Memaknai Kisah Umar bin Abdul Aziz yang Melarang Keluarganya Flexing Meskipun Menjabat Sebagai Khalifah

Umar bin Abdul Aziz
Ilustrasi Umar bin Abdul Aziz. (Sumber foto YouTube Rumaiyah studio)

Metaranews.co, Kalam – Kisah Umar bin Abdul Aziz ketika menjabat sebagai Khalifah Dinasti Umayyah yang melarang keluarganya untuk flexing.

Trend flexing sekarang sudah menjamur dan dipamerkan ke muka umum. Tidak ada yang salah dari trend ini, hanya saja, menyisakan sedikit kisah sedih dari penonton yang melihat hal tersebut.

Bacaan Lainnya

Terlebih, pelaku flexing itu merupakan seorang tokoh publik, artis maupun pejabat. Gaya hidup mewah yang dipamerkan ke media sosial, seperti barang branded, kendaraan mewah hingga jalan-jalan ke luar negeri.

Memang, itu bisa saja dianggap wajar dilakukan oleh kalangan elit tersebut, namun, apakah dampak yang akan dirasakan bagi penonton tidak terpikirkan.

Tampaknya, para elit ini harus belajar dari kisah Umar bin Abdul Aziz kala menjabat sebagai Khalifah Dinasti Umayyah.

Melansir laman NU, dikisahkan, ketika pertama kali menjabat Khalifah, satu hal pertama yang dilakukan pertama kali ialah melarang keluarganya hidup mewah.

Istrinya, Fatimah binti Abdul Malik, diminta melepas semua perhiasan yang menempel di tubuhnya.

Kisah ini terungkap dalam Kitab Tarikhul Khulafa, (Jeddah, KSA, Darul Minhaj, cetakan II, halaman 379), karya Imam Jalaluddin Abdurrahman bin Abu Bakar As-Suyuthi.

Dalam kitab tersebut dijelaskan, Al-Laits mengisahkan bahwa pada awal kepemimpinan Umar bin Abdul Aziz, program pertama yang dilakukannya adalah reformasi yang dimulai dari keluarganya sendiri.

Dikisahkan bahwa Khalifah Umar membersihkan dan mengambil semua harta milik keluarganya. Khalifah terbaik pada masa dinasti Bani Umayyah menamai aset keluarganya sebagai kekayaan yang diperoleh dari perbuatan tirani.

Suatu hari, seperti yang diceritakan oleh Furat bin As-Saib, Umar memerintahkan istrinya, Fatimah binti Abdul Malik, untuk memilih suaminya atau hartanya.

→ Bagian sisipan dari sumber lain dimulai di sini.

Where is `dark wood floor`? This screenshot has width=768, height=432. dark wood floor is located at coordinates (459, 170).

“Pilih olehmu, apakah kamu mengembalikan perhiasan itu ke Baitul Mal atau kamu mengizinkan aku untuk berpisah denganmu? Karena aku sangat benci ketika aku, kamu dan perhiasan berada di rumah yang sama,” kata Umar kepadanya istri.

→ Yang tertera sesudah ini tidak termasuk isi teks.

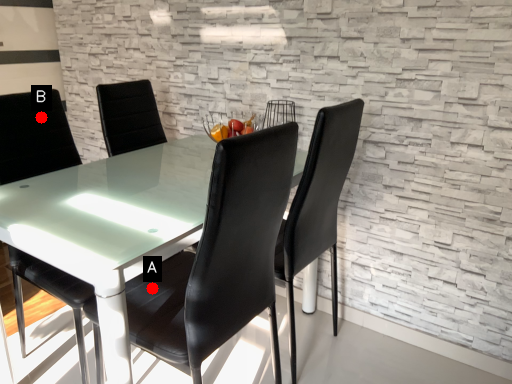 Question: Two points are circled on the image, labeled by A and B beside each circle. Among these points, which one is farthest from the camera?

Choices:
 (A) A is further
 (B) B is further

Answer: (B) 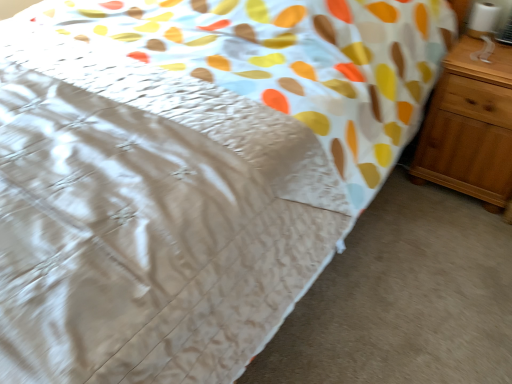 At what (x,y) coordinates should I click in order to perform the action: click on vacant space situated above wooden nightstand at right (from a real-world perspective). Please return your answer as a coordinate pair (x, y). Image resolution: width=512 pixels, height=384 pixels. Looking at the image, I should click on (488, 56).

Sebagai istri yang saleh, Fatimah binti Abdul Malik tentu saja dengan tegas menolak berpisah dengan Umar yang tak lain adalah suaminya sendiri.

“Tidak suamiku, aku akan tetap memilihmu daripada perhiasan ini, meskipun ada yang lebih dari perhiasan ini, aku akan tetap memilihmu,” jawab Fatimah.

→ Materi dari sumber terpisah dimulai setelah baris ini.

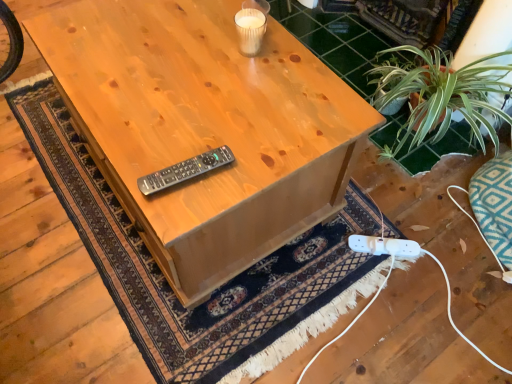 Question: Can you confirm if natural wood table at center is smaller than black plastic remote at center?

Choices:
 (A) yes
 (B) no

Answer: (B)

Question: Is natural wood table at center next to black plastic remote at center and touching it?

Choices:
 (A) no
 (B) yes

Answer: (A)

Question: Is natural wood table at center positioned far away from black plastic remote at center?

Choices:
 (A) no
 (B) yes

Answer: (A)

Question: From a real-world perspective, is natural wood table at center below black plastic remote at center?

Choices:
 (A) yes
 (B) no

Answer: (A)

Question: Can you confirm if natural wood table at center is bigger than black plastic remote at center?

Choices:
 (A) no
 (B) yes

Answer: (B)

Question: Is natural wood table at center positioned behind black plastic remote at center?

Choices:
 (A) yes
 (B) no

Answer: (B)

Question: Is black plastic remote at center outside of white plastic plug at lower right?

Choices:
 (A) yes
 (B) no

Answer: (A)

Question: Can you confirm if black plastic remote at center is shorter than white plastic plug at lower right?

Choices:
 (A) no
 (B) yes

Answer: (A)

Question: Is black plastic remote at center facing away from white plastic plug at lower right?

Choices:
 (A) no
 (B) yes

Answer: (A)

Question: Is the position of black plastic remote at center less distant than that of white plastic plug at lower right?

Choices:
 (A) no
 (B) yes

Answer: (B)

Question: Can you confirm if black plastic remote at center is bigger than white plastic plug at lower right?

Choices:
 (A) no
 (B) yes

Answer: (A)

Question: Is black plastic remote at center next to white plastic plug at lower right and touching it?

Choices:
 (A) no
 (B) yes

Answer: (A)

Question: From the image's perspective, is white plastic plug at lower right on natural wood table at center?

Choices:
 (A) no
 (B) yes

Answer: (A)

Mendengar jawaban itu, Umar merasa lega, ia lalu memerintahkan salah seorang pegawainya untuk membawa dan menyimpan perhiasan istrinya ke kas negara (baitul mal).

Ketika Umar meninggal setelah diracun, kepemimpinan Dinasti Bani Umayyah digantikan oleh Yazid bin Abdul Malik.

Merasa tidak tega Fatimah melepas semua perhiasannya untuk baitul mal, Yazid menawarkan Fatimah untuk mengambil dan mengembalikan perhiasan tersebut.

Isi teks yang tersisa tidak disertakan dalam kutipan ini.